I use a pet sitter. A real pet sitter, not a high school kid that promises to come over and look after your chickens if they have time, or remember to. I use a real deal, bonded and insured, pet sitter. She takes care of the horses, chickens, two dogs and crazy house cat. Visits twice daily, cost about $25 per day.


----------



## Energyvet (Jul 25, 2012)

That's your best option. Pet sitter who is s bonafide business.


----------



## hollyosborn (Jul 8, 2012)

neighbor or friend close by? my landlord lives next door to me so we take care of each others animals.. but if she wasnt here, a neighbor would come.. i personally would totally go for a high school kid, all the kids i know are great ranch/farm kids around here... but then thats here... lol


----------



## Energyvet (Jul 25, 2012)

I was thinking 4H kids.


----------



## BootedBantam (Aug 31, 2012)

I wondered the same thing as I journied into chickenland. (Things people don't take into consideration before getting chickens) Who's gonna watch the chickens when we go on vacation. I have dogs, who I use my oldest daughter to babysit them. but sometimes there are conflicting schedules. I'm not dissing you, just bringing up a valuable lesson to future chicken moms. I do hope you find someone to watch them for you!!

If I can't find a sitter, which happens sometimes, I bring the dogs with. I am also worried about next year, when I do the most camping. Seriously considering bring them with if I can't find a sitter. LOL I think the main concern would be to find someone who can check on them, feed them, and fill water bowl. Clean up the coop when you get home.


----------



## Roslyn (Jun 21, 2012)

Unless you have a great run and a solid coop it will be tough. My husband and I were able to do a 5 day vacation, however the eggs were supposed to be picked up by a family member, who "forgot" and so the coop was a mess of broken and dirty eggs.

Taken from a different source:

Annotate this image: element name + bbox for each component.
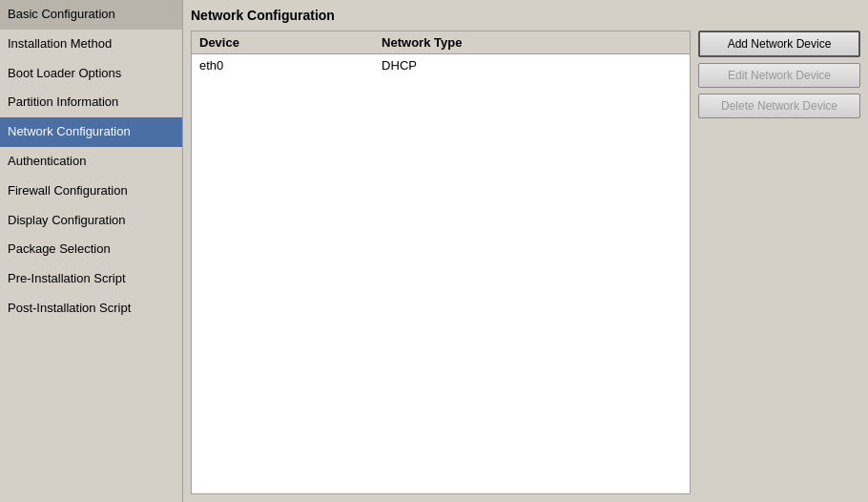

Your water will stay cleaner if it is elevated on a cement block and not kept next to their favorite scratching around area. Also, you will need two feeders and probably 3 waterers to be safe. If you can't get someone in everyday to clean and fill water, maybe at least to gather eggs.

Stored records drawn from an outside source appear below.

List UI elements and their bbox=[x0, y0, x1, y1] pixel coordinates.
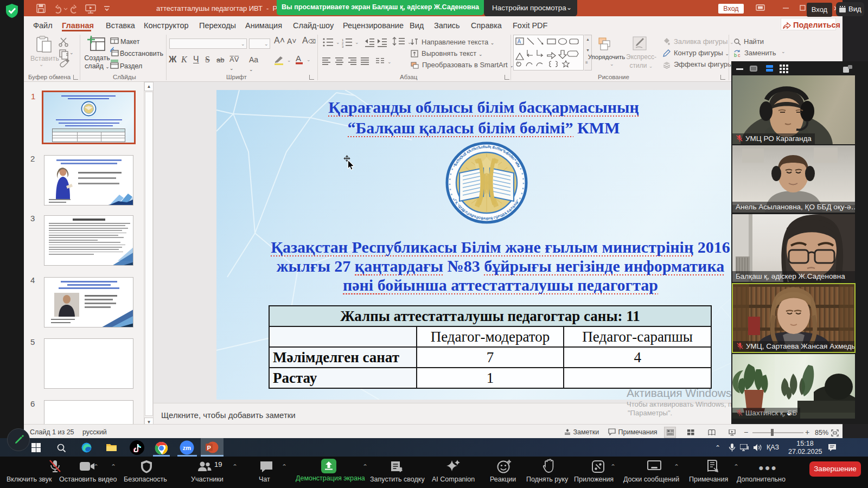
svg-text:b: b bbox=[734, 53, 737, 57]
svg-text:A: A bbox=[518, 38, 521, 44]
svg-text:⌄: ⌄ bbox=[355, 40, 359, 45]
svg-text:3: 3 bbox=[342, 45, 344, 48]
svg-text:c: c bbox=[738, 53, 741, 57]
svg-text:A: A bbox=[296, 54, 301, 63]
svg-text:⌄: ⌄ bbox=[336, 40, 340, 45]
svg-text:⌄: ⌄ bbox=[387, 59, 392, 65]
svg-text:zm: zm bbox=[183, 445, 192, 451]
svg-text:P: P bbox=[207, 445, 211, 451]
svg-text:⌄: ⌄ bbox=[307, 57, 311, 62]
svg-text:⌄: ⌄ bbox=[287, 57, 291, 63]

We haven't been on a vacation since getting a large flock of chickens since we don't have a network of responsible helpers. Also, that was the same year gas prices went nuts and we couldn't really afford it.

BUT, I haven't been forced to visit the MIL either. Not a bad thing all around.


----------



## SCYankees (Jul 20, 2012)

We have decided to have the neighbors next door watch the hens. My husband goes out every morning and lets them out of the coop so that they can run around in a fenced in area attached to the coop. I'm not sure we will ask them to do that. As long as they get watered every day, things should be fine. I will give the neighbors extra feed just in case. The feed container usually lasts several days anyway. I like the hens to have fresh water, so if the neighbors can change that out every day and pick up the eggs, we will deal with the rest when we get home.

I did call a pet sitter, but this person was going on vacation the same time we were. She wanted $15 a visit, which I thought was ok since I was willing to pay someone $10 a day. I don't know that we have any 4H kids near us, but I will have to do more research on that, as it sounds like a viable answer, plus I was even thinking maybe a girl scout (don't they still have the earn a badge in some type of animal care?).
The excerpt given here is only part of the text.